TEXTO
A velha contrabandista
Stanislaw Ponte Preta
Diz que era uma velhinha que sabia andar
de lambreta. Todo dia ela passava pela
fronteira montada na lambreta, com um
[235] bruto saco atrás da lambreta. O pessoal da
Alfândega – tudo malandro velho –
começou a desconfiar da velhinha.
Um dia, quando ela vinha na lambreta com
o saco atrás, o fiscal da Alfândega mandou
[240] ela parar. A velhinha parou e então o fiscal
perguntou assim pra ela:
- Escuta aqui, vovozinha, a senhora passa
por aqui todo dia, com esse saco aí atrás.
Que diabo a senhora leva nesse saco?
[245] A velhinha sorriu com os poucos dentes que
lhe restavam e mais os outros, que ela
adquirira no odontólogo e respondeu:
- É areia!
Aí quem sorriu foi o fiscal. Achou que não
[250] era areia nenhuma e mandou a velhinha
saltar da lambreta para examinar o saco. A
velhinha saltou, o fiscal esvaziou o saco e
dentro só tinha areia. Muito encabulado,
ordenou à velhinha que fosse em frente. Ela
[255] montou na lambreta e foi embora, com o
saco de areia atrás.
Mas o fiscal ficou desconfiado ainda. Talvez
a velhinha passasse um dia com areia e no
outro com muamba, dentro daquele maldito
[260] saco. No dia seguinte, quando ela passou
na lambreta com o saco atrás, o fiscal
mandou outra vez. Perguntou o que é que
ela levava no saco e ela respondeu que era
areia, uai! O fiscal examinou e era mesmo.
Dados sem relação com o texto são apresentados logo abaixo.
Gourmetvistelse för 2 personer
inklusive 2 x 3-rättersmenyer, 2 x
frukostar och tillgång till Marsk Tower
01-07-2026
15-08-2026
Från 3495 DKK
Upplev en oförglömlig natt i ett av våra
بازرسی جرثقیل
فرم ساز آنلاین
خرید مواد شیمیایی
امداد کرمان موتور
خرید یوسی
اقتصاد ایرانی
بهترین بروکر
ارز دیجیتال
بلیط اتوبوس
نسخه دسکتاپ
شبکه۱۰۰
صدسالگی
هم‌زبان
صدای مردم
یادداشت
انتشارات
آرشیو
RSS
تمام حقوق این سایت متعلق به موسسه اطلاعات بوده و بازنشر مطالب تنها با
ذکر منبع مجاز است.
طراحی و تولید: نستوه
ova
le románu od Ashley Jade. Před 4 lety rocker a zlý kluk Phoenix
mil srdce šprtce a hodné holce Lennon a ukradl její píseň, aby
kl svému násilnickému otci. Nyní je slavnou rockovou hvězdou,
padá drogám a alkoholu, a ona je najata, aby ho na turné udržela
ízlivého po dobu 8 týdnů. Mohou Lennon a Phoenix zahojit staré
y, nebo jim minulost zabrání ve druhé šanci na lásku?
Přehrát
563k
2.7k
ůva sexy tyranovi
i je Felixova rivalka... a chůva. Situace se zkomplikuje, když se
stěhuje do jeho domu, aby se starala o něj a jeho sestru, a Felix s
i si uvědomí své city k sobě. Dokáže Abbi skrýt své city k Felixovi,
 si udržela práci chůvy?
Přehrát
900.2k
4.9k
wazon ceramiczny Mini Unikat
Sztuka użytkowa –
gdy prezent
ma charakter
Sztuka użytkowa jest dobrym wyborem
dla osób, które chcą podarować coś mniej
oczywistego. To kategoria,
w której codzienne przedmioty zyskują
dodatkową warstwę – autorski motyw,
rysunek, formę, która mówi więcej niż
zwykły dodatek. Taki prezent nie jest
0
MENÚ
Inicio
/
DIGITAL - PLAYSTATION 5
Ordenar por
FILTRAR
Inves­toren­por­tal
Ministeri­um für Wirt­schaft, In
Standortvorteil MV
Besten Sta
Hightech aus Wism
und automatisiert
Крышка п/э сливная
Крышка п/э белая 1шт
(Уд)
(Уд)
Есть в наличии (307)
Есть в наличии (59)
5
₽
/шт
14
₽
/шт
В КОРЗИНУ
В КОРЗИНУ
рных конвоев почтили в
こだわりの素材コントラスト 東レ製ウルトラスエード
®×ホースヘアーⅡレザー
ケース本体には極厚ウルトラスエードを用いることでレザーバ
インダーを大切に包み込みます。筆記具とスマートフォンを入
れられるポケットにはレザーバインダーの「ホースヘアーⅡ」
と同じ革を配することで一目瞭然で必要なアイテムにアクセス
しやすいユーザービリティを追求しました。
[265] Durante um mês seguido o fiscal
interceptou a velhinha e, todas as vezes, o
que ela levava no saco era areia.
Diz que foi aí que o fiscal se chateou:
- Olha, vovozinha, eu sou fiscal de
[270] alfândega com 40 anos de serviço. Manjo
essa coisa de contrabando pra burro.
Ninguém me tira da cabeça que a senhora é
contrabandista.
- Mas no saco só tem areia! – insistiu a
[275] velhinha. E já ia tocar a lambreta, quando o
fiscal propôs:
- Eu prometo à senhora que deixo a
senhora passar. Não dou parte, não
apreendo, não conto nada a ninguém, mas
[280] a senhora vai me dizer: qual é o
contrabando que a senhora está passando
por aqui todos os dias?
- O senhor promete que não “espaia”? –
quis saber a velhinha.
[285] - Juro – respondeu o fiscal.
- É lambreta.
PRETA, Stanislaw Ponte. Primo Altamirando e elas. São Paulo: Agir, Martins Fontes, 2008.
A expressão “uai!” (linha 264) e o termo “espaia” (linha 283), extraídos da fala da velhinha, revelam uma variedade linguística do português brasileiro específica de um grupo social que pode ser identificado em
falantes de dialeto caipira vindos de regiões interioranas do país para habitarem na cidade grande.
falantes do sexo feminino com idade avançada que moram em metrópole.
falantes estrangeiros que não dominam certas expressões e determinados sons da língua portuguesa.
falantes escolarizados do sexo feminino que moram no interior do nosso país.